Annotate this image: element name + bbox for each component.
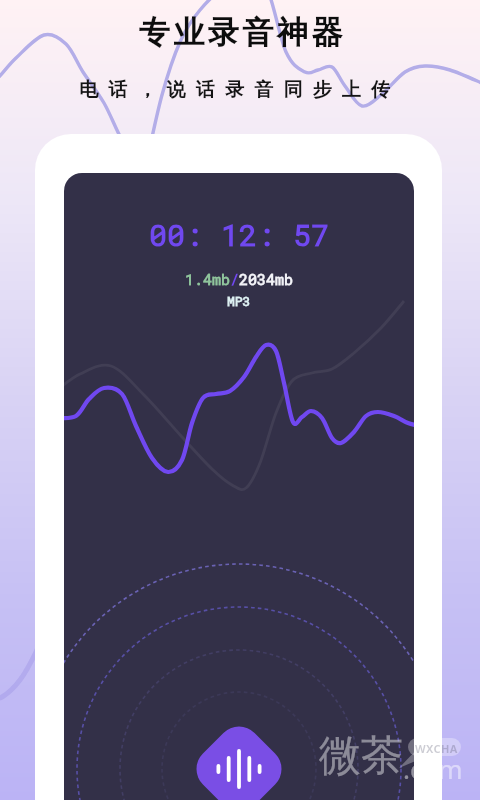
staticText: .com [403,751,463,786]
staticText: MP3 [227,292,251,309]
staticText: 专业录音神器 [137,13,344,52]
staticText: 1.4mb/2034mb [185,269,294,289]
staticText: 微茶 [319,730,403,783]
staticText: 00: 12: 57 [149,215,330,255]
staticText: 电话，说话录音同步上传 [79,78,401,102]
staticText: WXCHA [415,741,458,756]
button[interactable]: Record [184,714,294,800]
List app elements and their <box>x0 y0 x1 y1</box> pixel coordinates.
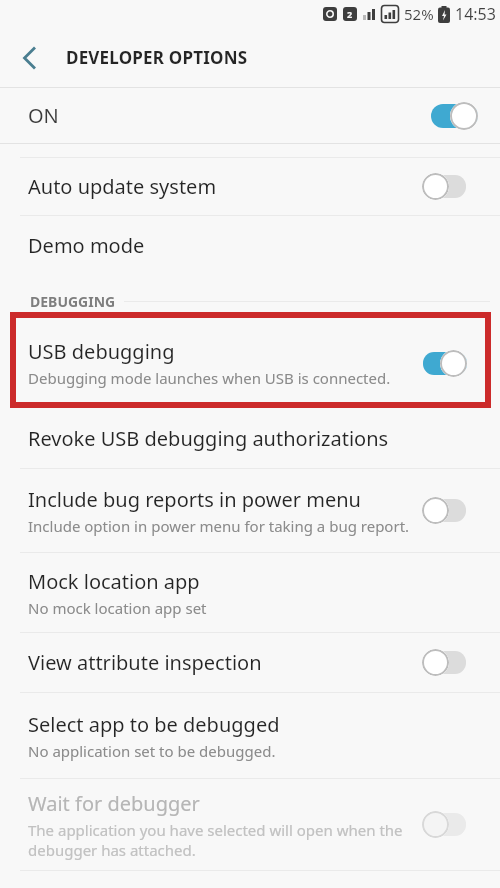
staticText: No mock location app set <box>28 598 207 618</box>
button[interactable]: Mock location app <box>0 553 500 632</box>
staticText: View attribute inspection <box>28 649 262 676</box>
staticText: 14:53 <box>455 3 496 25</box>
staticText: The application you have selected will o… <box>28 820 403 860</box>
staticText: USB debugging <box>28 338 175 365</box>
staticText: Select app to be debugged <box>28 711 280 738</box>
staticText: Include option in power menu for taking … <box>28 516 410 536</box>
button[interactable]: Demo mode <box>0 216 500 275</box>
staticText: Wait for debugger <box>28 790 200 817</box>
button[interactable]: Include bug reports in power menu <box>0 469 500 552</box>
staticText: Auto update system <box>28 173 217 200</box>
staticText: Debugging mode launches when USB is conn… <box>28 368 391 388</box>
staticText: DEBUGGING <box>30 292 116 311</box>
staticText: Include bug reports in power menu <box>28 486 361 513</box>
button[interactable]: Auto update system <box>0 158 500 215</box>
staticText: DEVELOPER OPTIONS <box>66 46 248 69</box>
button[interactable]: ON <box>0 88 500 143</box>
button[interactable]: Revoke USB debugging authorizations <box>0 408 500 468</box>
button[interactable]: Select app to be debugged <box>0 693 500 778</box>
button[interactable]: Wait for debugger <box>0 779 500 870</box>
staticText: ON <box>28 102 431 129</box>
staticText: Demo mode <box>28 232 145 259</box>
button[interactable]: USB debugging <box>10 312 491 408</box>
staticText: No application set to be debugged. <box>28 741 276 761</box>
staticText: Mock location app <box>28 568 200 595</box>
staticText: Revoke USB debugging authorizations <box>28 425 389 452</box>
staticText: 2 <box>347 8 353 20</box>
button[interactable] <box>0 30 56 86</box>
button[interactable]: View attribute inspection <box>0 633 500 692</box>
staticText: 52% <box>404 4 434 24</box>
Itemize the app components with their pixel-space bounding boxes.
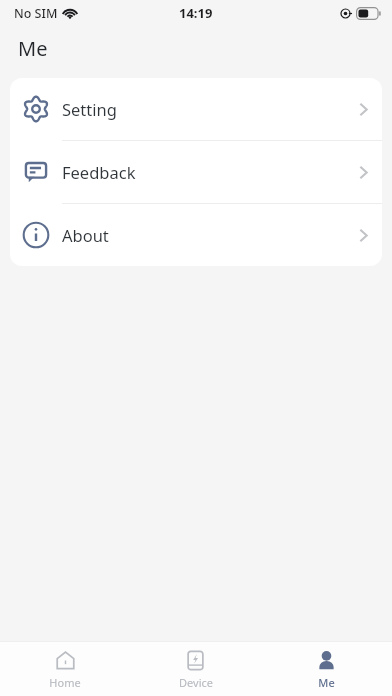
staticText: About [62, 224, 109, 246]
staticText: Me [318, 675, 335, 690]
staticText: No SIM [14, 5, 58, 22]
staticText: Feedback [62, 161, 136, 183]
button[interactable]: Setting [10, 78, 382, 140]
button[interactable]: Me [261, 649, 392, 690]
staticText: Device [179, 675, 213, 690]
button[interactable]: About [10, 204, 382, 266]
staticText: Me [18, 35, 48, 62]
button[interactable]: Home [0, 649, 130, 690]
staticText: 14:19 [179, 4, 213, 22]
staticText: Setting [62, 98, 117, 120]
button[interactable]: Device [130, 649, 261, 690]
staticText: Home [49, 675, 81, 690]
button[interactable]: Feedback [10, 141, 382, 203]
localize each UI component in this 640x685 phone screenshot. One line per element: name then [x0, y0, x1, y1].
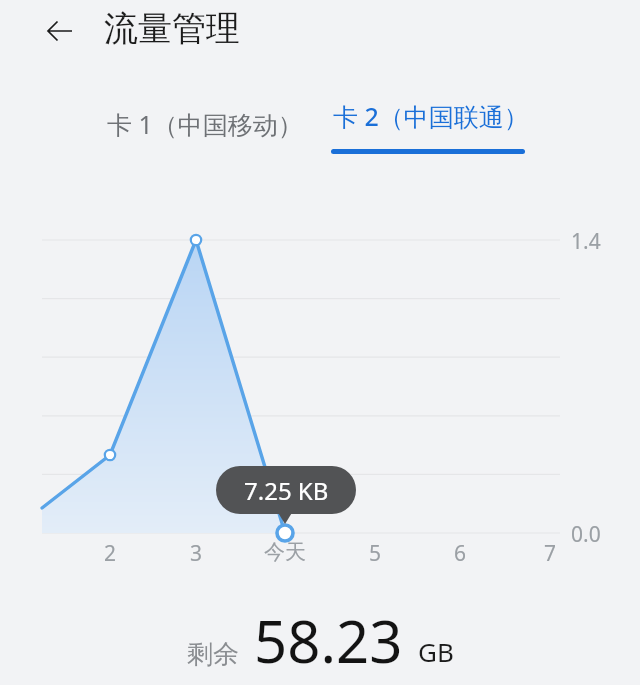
button[interactable]: Back [33, 4, 87, 58]
button[interactable]: 卡 2（中国联通） [331, 99, 531, 154]
staticText: 今天 [245, 539, 325, 565]
button[interactable]: 卡 1（中国移动） [96, 99, 314, 149]
staticText: 卡 1（中国移动） [107, 107, 303, 141]
staticText: 卡 2（中国联通） [333, 99, 529, 133]
staticText: 0.0 [571, 520, 601, 549]
staticText: 7.25 KB [244, 474, 329, 507]
staticText: 7 [510, 539, 590, 568]
staticText: GB [418, 634, 454, 669]
staticText: 2 [70, 539, 150, 568]
staticText: 剩余 [187, 638, 239, 671]
staticText: 3 [156, 539, 236, 568]
staticText: 5 [335, 539, 415, 568]
staticText: 58.23 [239, 601, 418, 680]
staticText: 1.4 [571, 227, 601, 256]
staticText: 6 [420, 539, 500, 568]
staticText: 流量管理 [104, 7, 240, 50]
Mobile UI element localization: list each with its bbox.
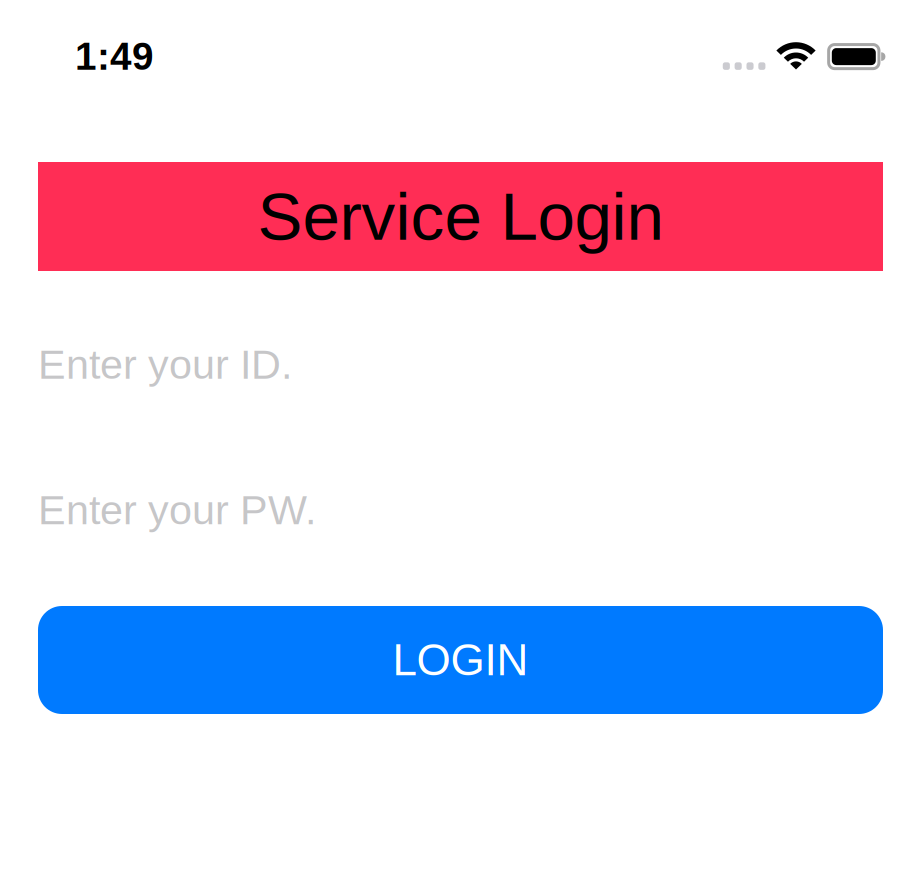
- button[interactable]: Enter your ID.: [38, 336, 883, 394]
- button[interactable]: Enter your PW.: [38, 481, 883, 539]
- staticText: Service Login: [258, 179, 664, 254]
- staticText: Enter your PW.: [38, 487, 316, 533]
- staticText: LOGIN: [392, 635, 528, 685]
- staticText: 1:49: [75, 35, 154, 78]
- staticText: Enter your ID.: [38, 341, 292, 388]
- button[interactable]: LOGIN: [38, 606, 883, 714]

THE PROBLEM: Find and count the lines of the data that include the string "pixel", and report that figure by itself.

RESPONSE FOR THIS EXERCISE: 2